95% (n = 56) of pilot-testers agreed that the VR technology was easy to use.
100% (n = 23) of pilot-testers with no BSC experience reported increased confidence using the skills.
Results, feedback, and literature reviews related to the pilot-test will also inform DLS’ future decisions on incorporating VR technology to laboratory training resources.

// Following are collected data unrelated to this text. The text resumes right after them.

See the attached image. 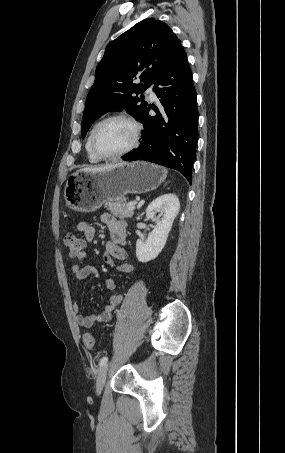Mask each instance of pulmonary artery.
I'll return each instance as SVG.
<instances>
[{
    "mask_svg": "<svg viewBox=\"0 0 285 453\" xmlns=\"http://www.w3.org/2000/svg\"><path fill=\"white\" fill-rule=\"evenodd\" d=\"M147 93L149 94L150 98L152 100H156L157 96H156V93H155V90H154V87L153 86H150L148 89H147Z\"/></svg>",
    "mask_w": 285,
    "mask_h": 453,
    "instance_id": "e3ab8cb5",
    "label": "pulmonary artery"
}]
</instances>
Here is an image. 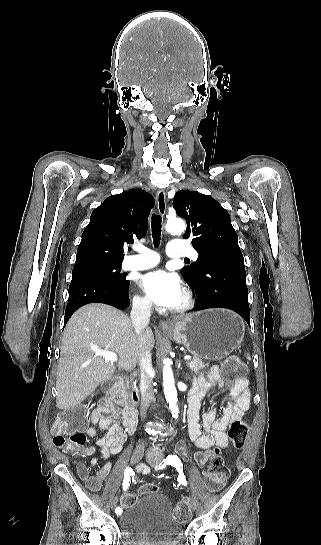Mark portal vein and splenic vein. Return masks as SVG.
Listing matches in <instances>:
<instances>
[{"instance_id": "obj_1", "label": "portal vein and splenic vein", "mask_w": 321, "mask_h": 545, "mask_svg": "<svg viewBox=\"0 0 321 545\" xmlns=\"http://www.w3.org/2000/svg\"><path fill=\"white\" fill-rule=\"evenodd\" d=\"M95 355H99V357H104V359H107V361H110V363H115V361H118V357L116 353H110V351H96L94 349ZM191 358V355H185L183 357V360H189Z\"/></svg>"}]
</instances>
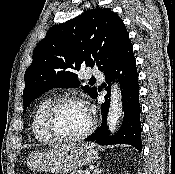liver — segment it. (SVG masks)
<instances>
[{
	"instance_id": "6515ba94",
	"label": "liver",
	"mask_w": 175,
	"mask_h": 174,
	"mask_svg": "<svg viewBox=\"0 0 175 174\" xmlns=\"http://www.w3.org/2000/svg\"><path fill=\"white\" fill-rule=\"evenodd\" d=\"M74 144H64V145H55L53 147H59V146H73Z\"/></svg>"
}]
</instances>
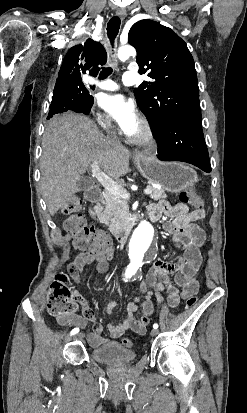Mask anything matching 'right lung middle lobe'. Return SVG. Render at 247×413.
Wrapping results in <instances>:
<instances>
[{"mask_svg": "<svg viewBox=\"0 0 247 413\" xmlns=\"http://www.w3.org/2000/svg\"><path fill=\"white\" fill-rule=\"evenodd\" d=\"M89 91L86 89L82 81L75 82H59L55 84L53 97L62 96H88Z\"/></svg>", "mask_w": 247, "mask_h": 413, "instance_id": "dd1d6c3e", "label": "right lung middle lobe"}]
</instances>
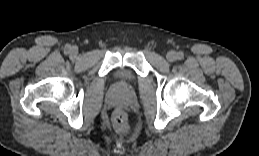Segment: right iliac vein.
<instances>
[{"instance_id":"1","label":"right iliac vein","mask_w":259,"mask_h":156,"mask_svg":"<svg viewBox=\"0 0 259 156\" xmlns=\"http://www.w3.org/2000/svg\"><path fill=\"white\" fill-rule=\"evenodd\" d=\"M70 54H71V56L76 57L78 54V49L76 47H72L70 49Z\"/></svg>"}]
</instances>
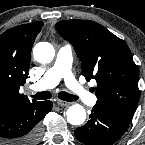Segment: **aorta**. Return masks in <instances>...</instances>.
I'll use <instances>...</instances> for the list:
<instances>
[{
    "label": "aorta",
    "instance_id": "762f6f07",
    "mask_svg": "<svg viewBox=\"0 0 145 145\" xmlns=\"http://www.w3.org/2000/svg\"><path fill=\"white\" fill-rule=\"evenodd\" d=\"M34 59L41 64H48L54 60L55 50L48 42H40L33 49ZM67 121L71 125L79 126L86 120V111L79 104L71 105L66 111Z\"/></svg>",
    "mask_w": 145,
    "mask_h": 145
}]
</instances>
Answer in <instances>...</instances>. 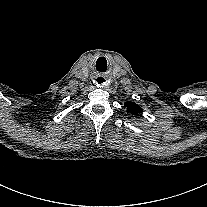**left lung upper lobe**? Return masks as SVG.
I'll use <instances>...</instances> for the list:
<instances>
[{"label":"left lung upper lobe","instance_id":"5c2ea615","mask_svg":"<svg viewBox=\"0 0 207 207\" xmlns=\"http://www.w3.org/2000/svg\"><path fill=\"white\" fill-rule=\"evenodd\" d=\"M124 105L127 108V111L133 115H138L139 113H142L143 111V109L139 105L131 101L125 102Z\"/></svg>","mask_w":207,"mask_h":207}]
</instances>
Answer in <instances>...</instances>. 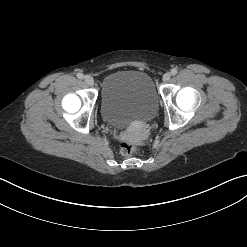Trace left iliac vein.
I'll return each instance as SVG.
<instances>
[{"mask_svg":"<svg viewBox=\"0 0 247 247\" xmlns=\"http://www.w3.org/2000/svg\"><path fill=\"white\" fill-rule=\"evenodd\" d=\"M171 78V73L170 72H166L164 75H163V81L164 82H168Z\"/></svg>","mask_w":247,"mask_h":247,"instance_id":"4c4485c4","label":"left iliac vein"}]
</instances>
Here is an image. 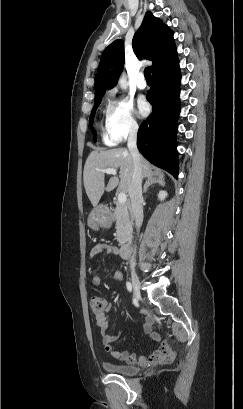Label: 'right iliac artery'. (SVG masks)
<instances>
[{
	"label": "right iliac artery",
	"instance_id": "1",
	"mask_svg": "<svg viewBox=\"0 0 243 409\" xmlns=\"http://www.w3.org/2000/svg\"><path fill=\"white\" fill-rule=\"evenodd\" d=\"M126 285H127L128 291L131 292V291H132V285H131V283H130V282H127Z\"/></svg>",
	"mask_w": 243,
	"mask_h": 409
}]
</instances>
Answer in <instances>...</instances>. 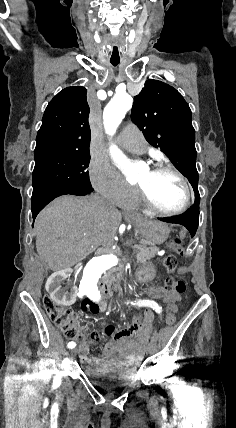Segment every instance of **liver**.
<instances>
[{
	"mask_svg": "<svg viewBox=\"0 0 236 428\" xmlns=\"http://www.w3.org/2000/svg\"><path fill=\"white\" fill-rule=\"evenodd\" d=\"M122 216L100 196H61L36 218V250L50 270L75 266L96 248H112Z\"/></svg>",
	"mask_w": 236,
	"mask_h": 428,
	"instance_id": "1",
	"label": "liver"
}]
</instances>
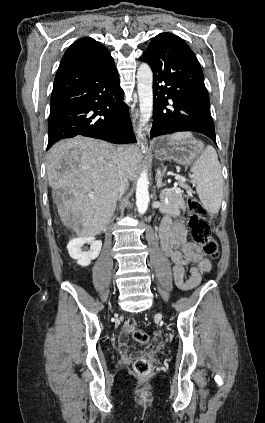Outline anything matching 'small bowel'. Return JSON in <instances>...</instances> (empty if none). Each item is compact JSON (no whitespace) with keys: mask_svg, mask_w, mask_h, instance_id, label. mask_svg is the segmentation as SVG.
I'll list each match as a JSON object with an SVG mask.
<instances>
[{"mask_svg":"<svg viewBox=\"0 0 265 423\" xmlns=\"http://www.w3.org/2000/svg\"><path fill=\"white\" fill-rule=\"evenodd\" d=\"M161 247L172 263L175 284L181 290H191L198 286L202 275L211 269L210 261L203 256L198 246L188 241L187 232L182 223H174L165 217L158 230ZM195 263L190 275L185 277V265ZM118 348L122 357L129 360L133 357L128 349L127 333L122 331L118 338Z\"/></svg>","mask_w":265,"mask_h":423,"instance_id":"1","label":"small bowel"}]
</instances>
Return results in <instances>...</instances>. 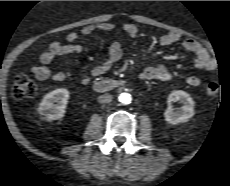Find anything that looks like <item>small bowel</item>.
<instances>
[{"instance_id":"1","label":"small bowel","mask_w":230,"mask_h":186,"mask_svg":"<svg viewBox=\"0 0 230 186\" xmlns=\"http://www.w3.org/2000/svg\"><path fill=\"white\" fill-rule=\"evenodd\" d=\"M115 29L113 23H101L98 25H89L83 27L80 32H70L66 36L68 45H64L60 41L52 42L49 47L43 51L40 55V65H36L32 68L33 75L39 80H46L51 78L53 81L60 82L68 79L71 76V71H59L51 74L49 65L58 56L66 55L70 52L81 53L83 51L82 46L75 44L80 35H88L95 30L112 31ZM125 34L129 37H136L138 34V28L136 25L128 23L123 26ZM181 40V35L176 32H168L163 34L158 43L161 46H168L177 43ZM182 47L185 51L193 53L195 55L193 64L197 69L205 71H214L217 68V61L210 55L208 50L199 42L193 39L182 40ZM123 57V49L119 43H113L109 48L107 59L100 65L93 68L91 75L97 77L108 72L117 62ZM140 78L144 80H155L162 82H169L175 79L174 74L162 64H157L145 69ZM90 77H83L81 82L88 84ZM186 82L193 87L200 85L201 80L197 76H188Z\"/></svg>"}]
</instances>
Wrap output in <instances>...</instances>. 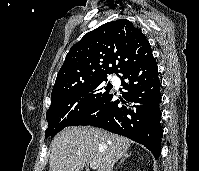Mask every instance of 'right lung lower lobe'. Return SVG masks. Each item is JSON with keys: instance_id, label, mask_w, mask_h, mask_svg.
Masks as SVG:
<instances>
[{"instance_id": "98d812e1", "label": "right lung lower lobe", "mask_w": 199, "mask_h": 171, "mask_svg": "<svg viewBox=\"0 0 199 171\" xmlns=\"http://www.w3.org/2000/svg\"><path fill=\"white\" fill-rule=\"evenodd\" d=\"M119 76L123 99L108 93L68 126L90 125L128 137L148 148L156 158L161 153V101L158 68L153 57L138 62ZM120 102L124 103L121 105Z\"/></svg>"}]
</instances>
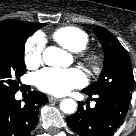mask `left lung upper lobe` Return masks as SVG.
<instances>
[{
	"label": "left lung upper lobe",
	"mask_w": 136,
	"mask_h": 136,
	"mask_svg": "<svg viewBox=\"0 0 136 136\" xmlns=\"http://www.w3.org/2000/svg\"><path fill=\"white\" fill-rule=\"evenodd\" d=\"M94 32L102 44L105 63L99 80L84 90L91 94L108 91L132 92L134 77L127 51L108 30L97 27Z\"/></svg>",
	"instance_id": "1"
}]
</instances>
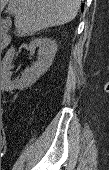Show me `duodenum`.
Wrapping results in <instances>:
<instances>
[{"label":"duodenum","instance_id":"1","mask_svg":"<svg viewBox=\"0 0 109 170\" xmlns=\"http://www.w3.org/2000/svg\"><path fill=\"white\" fill-rule=\"evenodd\" d=\"M10 38L7 34L4 35L3 37V44L2 47H6L9 44Z\"/></svg>","mask_w":109,"mask_h":170}]
</instances>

Specifically, DLS will consider the following when determining if use of VR in CDC laboratory training resources is necessary
Training goal entails strengthening of cognitive mental skills, psychomotor skills, and affective skills that require repetition, realism of tactile input, or evoking an emotional response to achieve mastery.
Safety concerns exist in a traditional training situation.
The cost, location, or time convenience of a training will be enhanced.
The training topic is too complex or abstract for traditional learning environments.
CDC is developing VR editions of several existing laboratory training courses.
LabTrainingVR: Biosafety Cabinet Edition 2.0
Future updates to the BSC VR edition will train learners on how to clean up spills, safely remove materials, properly decontaminate and shut down a BSC, and conduct emergency shutdown procedures. The course release is anticipated in the autumn of 2020.
LabTrainingVR: Fundamentals of Personal Protective Equipment (PPE) Edition
After receiving overwhelming requests and feedback, DLS is currently developing a virtual reality training course focused on PPE. The course release is anticipated by the end of 2020.